Human vision is very advanced.  While a human child can look at a cartoon picture of a chicken and know that's a chicken, computers cannot.   We can also recognize cars, people, trees and lampposts instantaneously on a busy street without much thought and decide what to do.

That's an enormous number of computations and just one reason that coming up with a computer-driven system that can mimic the human brain in visually recognizing objects has been difficult.  Eugenio Culurciello of Yale's School of Engineering&Applied Science has developed a machine dubbed Neuflow, which is 'based' on the human visual system and operates much more quickly and efficiently than predecessors, coming closer to the mammalian visual system.

The system uses vision algorithms developed by Yann LeCun at New York University to run large neural networks for synthetic vision applications. One application is a system that would allow cars to drive themselves. In order to be able to recognize the various objects encountered on the road such as other cars, people, stoplights, sidewalks and the road itself, NeuFlow processes multiple high resolution images in real time.

They say the system is also extremely efficient,  running more than 100 billion operations per second using less power than the power a cell phone uses - what bench-top computers with multiple graphic processors require more than 300 watts to achieve.

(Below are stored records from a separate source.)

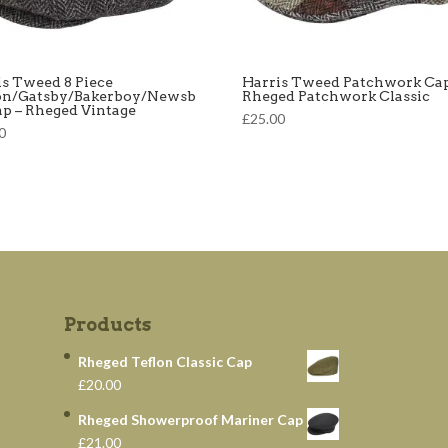
is Tweed 8 Piece
Harris Tweed Patchwork Cap
on/Gatsby/Bakerboy/Newsb
Rheged Patchwork Classic
ap – Rheged Vintage
£25.00
0
Products
Rheged Teflon Classic Cap
£20.00
Rheged Showerproof Mariner Cap
£21.00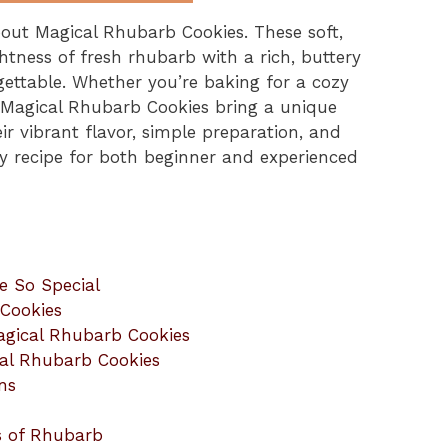
about Magical Rhubarb Cookies. These soft,
tness of fresh rhubarb with a rich, buttery
ettable. Whether you’re baking for a cozy
, Magical Rhubarb Cookies bring a unique
r vibrant flavor, simple preparation, and
 recipe for both beginner and experienced
e So Special
 Cookies
agical Rhubarb Cookies
cal Rhubarb Cookies
ns
s of Rhubarb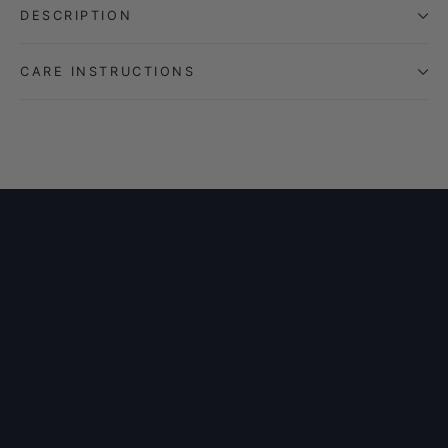
DESCRIPTION
CARE INSTRUCTIONS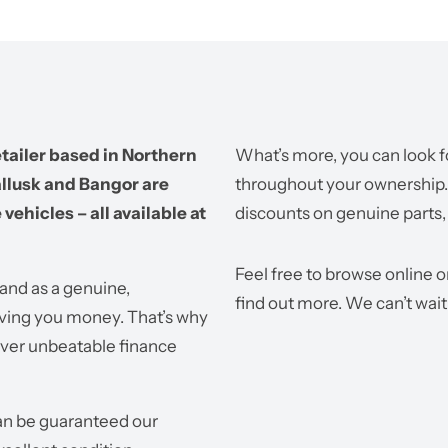
tailer based in Northern
What’s more, you can look f
allusk and Bangor are
throughout your ownership. W
vehicles – all available at
discounts on genuine parts,
Feel free to browse online o
land as a genuine,
find out more. We can’t wait
ving you money. That’s why
iver unbeatable finance
can be guaranteed our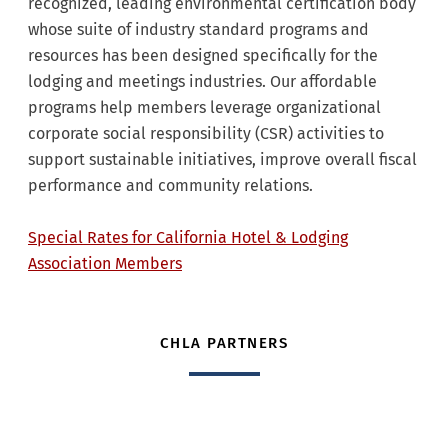
recognized, leading environmental certification body
whose suite of industry standard programs and
resources has been designed specifically for the
lodging and meetings industries. Our affordable
programs help members leverage organizational
corporate social responsibility (CSR) activities to
support sustainable initiatives, improve overall fiscal
performance and community relations.
Special Rates for California Hotel & Lodging
Association Members
CHLA PARTNERS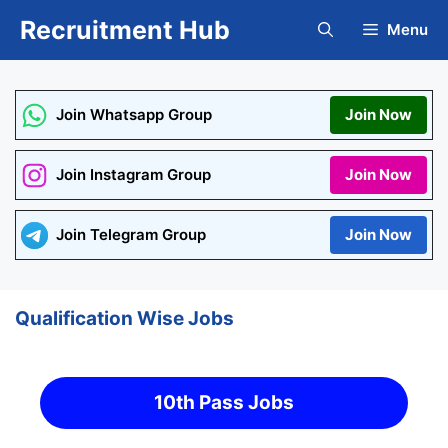
Skip
Recruitment Hub
Menu
to
content
Join Whatsapp Group
Join Now
Join Instagram Group
Join Now
Join Telegram Group
Join Now
Qualification Wise Jobs
10th Pass Jobs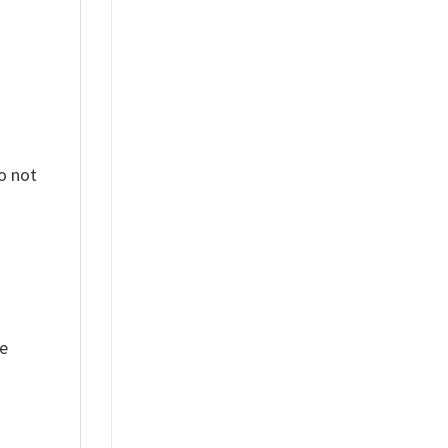
o not
ue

NeuFlow is a supercomputer that mimics human vision to analyze complex environments, such as this street scene.   Credit: Eugenio Culurciello/e-Lab

"One of our first prototypes of this system is already capable of outperforming graphic processors on vision tasks," Culurciello said.

Culurciello embedded the supercomputer on a single chip, making the system much smaller, yet more powerful and efficient, than full-scale computers. "The complete system is going to be no bigger than a wallet, so it could easily be embedded in cars and other places," Culurciello said.

Beyond the autonomous car navigation, the system could be used to improve robot navigation into dangerous or difficult-to-reach locations, to provide 360-degree synthetic vision for soldiers in combat situations, or in assisted living situations where it could be used to monitor motion and call for help should an elderly person fall, for example.

Culurciello presented the results Sept. 15 at the High Performance Embedded Computing (HPEC) workshop in Boston, Mass.